The agency is a bit misleading as well as there's no intention or teleology necessarily. But to rescue the parts that I like I'd say it's not just a metaphor. The world actually is a distributed network of agents and culture is a collective intelligence where there can be causal action from the higher level entity down onto the agents. There's something about understanding things as a dynamical system that mixes in a variety of factors and agents to give us events that's actually closer to the truth than what I might call traditional history narratives, though the latter has the advantage of talking about tangible things. But I think there's a tendency still to overemphasize individual agents and to neglect the distributed milleu.

The question that you ask stands, what explanatory power does it actually have.

I don't think we have that fundamental a difference here - and for what it's worth I'm really enjoying have a constructive disagreement here, with no rancour!

I appreciate that the language of super-agents or egregores can be useful to direct our attention to the ways in which individual ideas or choices can be just products of the higher-level culture. Something I've been trying to be more aware of for a while is the way that most in-the-moment choices aren't particularly free choices at all. The decisions we make on the spot are often just the froth, the bubbles on top of waves that have been shaped by deep, unseen cultural currents.

An egregore can be a way of realising that, and it's probably better to think of it that way than to believe that that all your on-the-spot decisions are authentic expressions of untrammelled free will.
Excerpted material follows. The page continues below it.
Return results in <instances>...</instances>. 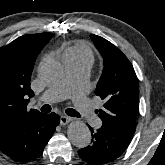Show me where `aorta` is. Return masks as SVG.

But I do still think it's worth being careful not to think of such constructs as being, for lack of a better term, 'real'. Thinking of the culture or the memespace as an agent is a simplification of what is actually a much more complex process.

Yep it's a good example of an idea that needs to show it's value.

Nobody ever thinks of themselves like this.

Uh. You gonna qualify that at all or? Because I do. I and my besties are all hosts to the cutest memeplex <3

In fact, sometimes I feel more like I'm the memeplex than the human. Is it not transparently obvious that a person is but a context embedded in meat? Of course... the meat is part of the context too.

What actually is an ordinary human reason? ['This highly productive and well propagated system of thought called 'formal logic' says it must be true.', 'My friend said so and I trust him.', 'Experts have been right in the past, they probably are this time too.', 'The last three times I interacted with someone of his race they were just assholes to me.']

I don't think OP has a singular central point. They have like, three points, derived from a central model cluster they're sharing.